University of Salzburg
Kyoko Shinozaki is currently Professor of Sociology with a focus on “Social Change and Mobilities” at the University of Salzburg. She has been looking at processes of contemporary international migration of both ‘less-skilled’ and ‘skilled’ flows from a transnational perspective. She is particularly interested in how migration processes reconstitute globally intersecting inequalities along the division of racialisation, class and gender. Her main areas of research include international labour migration and gender care and ageing and transnational skilled migration/mobilities from a comparative perspective between Europe and Asia. Her recent research examines the changing meaning of cultural capital across borders in the context of the ‘internationalisation’ of higher education institutions (HEIs), in particular the role of HEIs. She has participated in several international projects, including “Integration of female immigrants in labour market and society. Policy assessment and policy recommendations” (FP6) and “Migrant domestic workers and the ILO Convention 189: Organizing, rights and transnational solidarity” (JSPS).
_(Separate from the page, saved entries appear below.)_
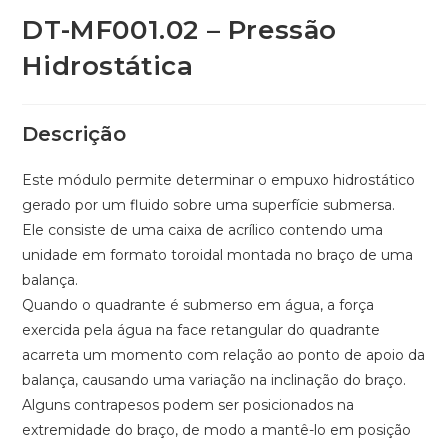
DT-MF001.02 – Pressão
Hidrostática
Descrição
Este módulo permite determinar o empuxo hidrostático
gerado por um fluido sobre uma superfície submersa.
Ele consiste de uma caixa de acrílico contendo uma
unidade em formato toroidal montada no braço de uma
balança.
Quando o quadrante é submerso em água, a força
exercida pela água na face retangular do quadrante
acarreta um momento com relação ao ponto de apoio da
balança, causando uma variação na inclinação do braço.
Alguns contrapesos podem ser posicionados na
extremidade do braço, de modo a mantê-lo em posição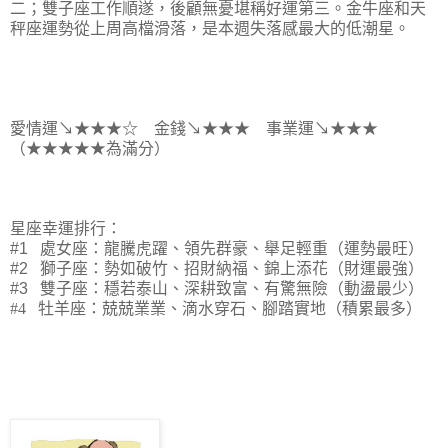
二；
雙子
座工作順遂，後顧無憂堪稱好運第三。金牛座和天
秤座運勢從上周高檔滑落，是本週失落感最大的低潮星。
愛情運
↘
★★★
☆
金錢
↘
★★★
事業運
↘
★★★
（★★★★★為滿分）
星座幸運排行：
#1
處女座：龍騰虎躍、領先群豪、舉足輕重（運勢最旺）
#2
獅子座：勢如破竹、招財納福、錦上添花（財運最強）
#3
雙子座：穩若泰山、深耕致富、有驚無險（動盪最少）
#4
牡羊座：兢兢業業、滴水穿石、腳踏實地（積累最多）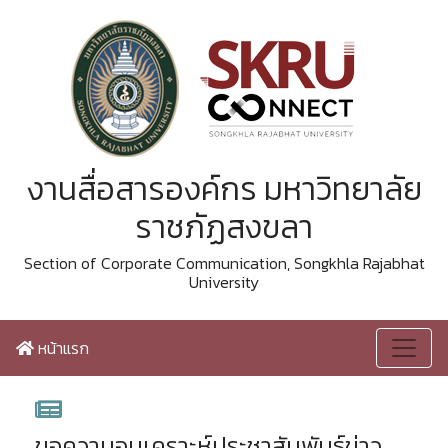
งานสื่อสารองค์กร มหาวิทยาลัย
ราชภัฏสงขลา
Section of Corporate Communication, Songkhla Rajabhat
University
หน้าแรก
ขอความอนุเคราะห์ประชาสัมพันธ์ข่าว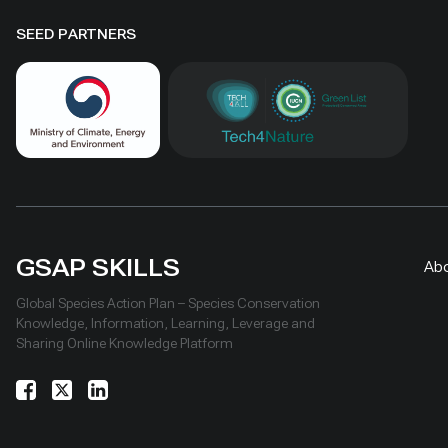
(DRAM), est tenue d’élaborer son
integre a 
Plan de Situation. Il s’agit du
cuenca, e
SEED PARTNERS
principal instrument de la PEM au
estrategi
Portugal. Le projet MarSP a été
adaptació
mis en place pour soutenir le
gestione l
développement des plans
ecosistémi
spatiales maritimes dans les
solución s
archipels de la Macaronésie
transfront
(Açores, Canaries et Madère). Ce
Mesas Téc
projet pilote a permis de renforcer
Salv.) y 
GSAP SKILLS
les capacités et les outils
acercamie
Ab
nécessaires pour la mise en
Cuenca de
Global Species Action Plan – Species Conservation
œuvre de la PEM dans ces régions
A nivel lo
Knowledge, Information, Learning, Leverage and
Sharing Online Knowledge Platform
ultrapériphériques de l’UE de 2018
Consejos 
à 2019. L’équipe des Açores a
Lituy (Hon
développé des méthodologies
Salv.), c
innovantes pour aborder les
mediante 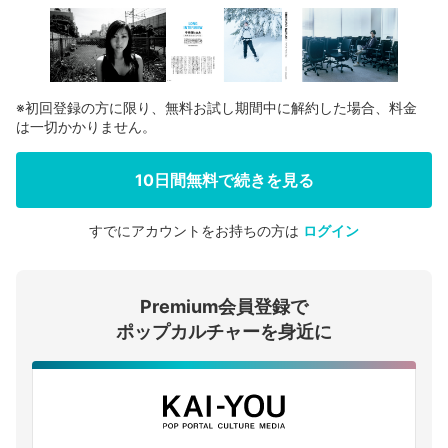
※初回登録の方に限り、無料お試し期間中に解約した場合、料金
は一切かかりません。
10日間無料で続きを見る
すでにアカウントをお持ちの方は
ログイン
会員登録する
Premium会員登録で
ログインする
ポップカルチャーを身近に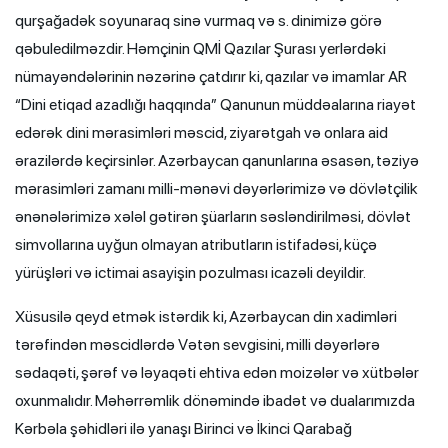
qurşağadək soyunaraq sinə vurmaq və s. dinimizə görə
qəbuledilməzdir. Həmçinin QMİ Qazılar Şurası yerlərdəki
nümayəndələrinin nəzərinə çatdırır ki, qazılar və imamlar AR
“Dini etiqad azadlığı haqqında” Qanunun müddəalarına riayət
edərək dini mərasimləri məscid, ziyarətgah və onlara aid
ərazilərdə keçirsinlər. Azərbaycan qanunlarına əsasən, təziyə
mərasimləri zamanı milli-mənəvi dəyərlərimizə və dövlətçilik
ənənələrimizə xələl gətirən şüarların səsləndirilməsi, dövlət
simvollarına uyğun olmayan atributların istifadəsi, küçə
yürüşləri və ictimai asayişin pozulması icazəli deyildir.
Xüsusilə qeyd etmək istərdik ki, Azərbaycan din xadimləri
tərəfindən məscidlərdə Vətən sevgisini, milli dəyərlərə
sədaqəti, şərəf və ləyaqəti ehtiva edən moizələr və xütbələr
oxunmalıdır. Məhərrəmlik dönəmində ibadət və dualarımızda
Kərbəla şəhidləri ilə yanaşı Birinci və İkinci Qarabağ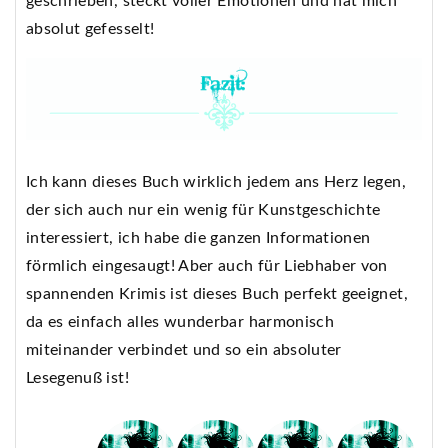
geschrieben, steckt voller Emotionen und hat mich
absolut gefesselt!
Ich kann dieses Buch wirklich jedem ans Herz legen,
der sich auch nur ein wenig für Kunstgeschichte
interessiert, ich habe die ganzen Informationen
förmlich eingesaugt! Aber auch für Liebhaber von
spannenden Krimis ist dieses Buch perfekt geeignet,
da es einfach alles wunderbar harmonisch
miteinander verbindet und so ein absoluter
Lesegenuß ist!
「 Higher Education Institutions as Transnational Knowledge Brokers 」
Higher education institutions (HEIs) are increasingly becoming ‘magnets’ for a skilled migrant workforce. While ‘internationalisation’ is often understood as something to be celebrated and (further) accomplished, some observers speak of clear signs of discriminatory experiences among racialised and migrant academics. This is a new aspect, as social inequalities have by and large been considered in migration studies to be the sole terrain of labour mobility into less-skilled sectors of the economy. Meanwhile, abundant literature on gender and higher education shows that women academics have poorer access to career progression than men, demonstrating gender-based academic career inequalities. However, the insights generated in these two strands of scholarship have seldom been in conversation with one another. In addition, much attention has been paid to the experience of individual academics and students, leaving the role of HEIs in the ‘making’ of a transnational academic career aside as a result. This paper takes stock of the lack of an intersectional perspective, focusing on the role of HEIs as transnational knowledge brokers. Drawing on case-study HEIs, it explores some of the ways in which HEIs produce transnational academic fields and function as brokers of knowledge workers across borders. In particular, the paper aims to examine what kind of meaning is given to ‘race’ and gender—the categories which evoke social inequalities—, and how a predominantly negative meaning associated with these categories might be altered in the transnational brokerage process.